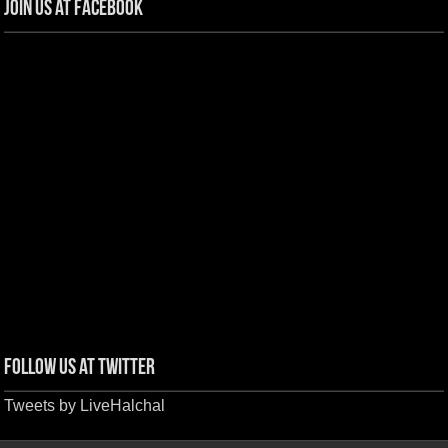
Join us at Facebook
Follow us at Twitter
Tweets by LiveHalchal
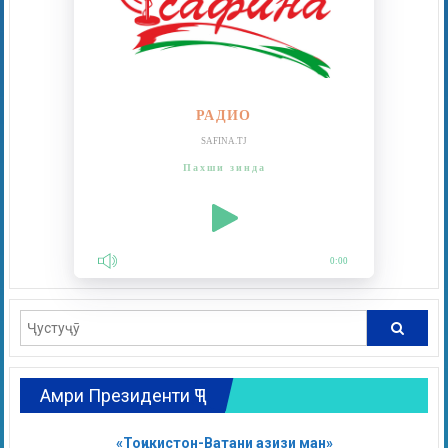
РАДИО
SAFINA.TJ
Пахши зинда
0:00
Амри Президенти ҶТ
«Тоҷикистон-Ватани азизи ман»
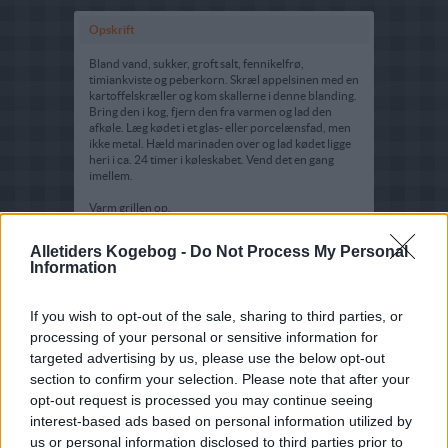
Opskrift
Bland vand, sukker, groft salt, fennikelfrø,
timiankviste og peberkorn. Skræl appelsinen med en
kartoffelskræller og kom skallerne i denne blanding.
Bring den i kog, fjern den fra varmen og lad den
afkøle. Læg kødet i et glas- eller porcelænsfad, men
ikke metal. Hæld marinaden over og lad kødet ligge
heri i ca. 24 timer i køleskabet. Vend det en gang
imellem.
Varm grillen op.
Tag kødet op og dup det tørt med køkkenrulle. Pensl
risten og læg kødet ovenpå drypbakken og grill over
Alletiders Kogebog -
Do Not Process My Personal
indirekte varme. Si marinaden, smid væsken væk og
Information
smid krydderierne direkte på kullene. Luk grillen og
grill ca. 1 time.
If you wish to opt-out of the sale, sharing to third parties, or
Lad kødet stå mindst 10 minutter før der skæres i
processing of your personal or sensitive information for
det. Tilbered salaten imens.
targeted advertising by us, please use the below opt-out
section to confirm your selection. Please note that after your
opt-out request is processed you may continue seeing
interest-based ads based on personal information utilized by
us or personal information disclosed to third parties prior to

****

▶ TASK ITEM
What lines above hold the word "your"? List them all.

▶ SOLUTION TO THIS TASK
processing of your personal or sensitive information for
section to confirm your selection. Please note that after your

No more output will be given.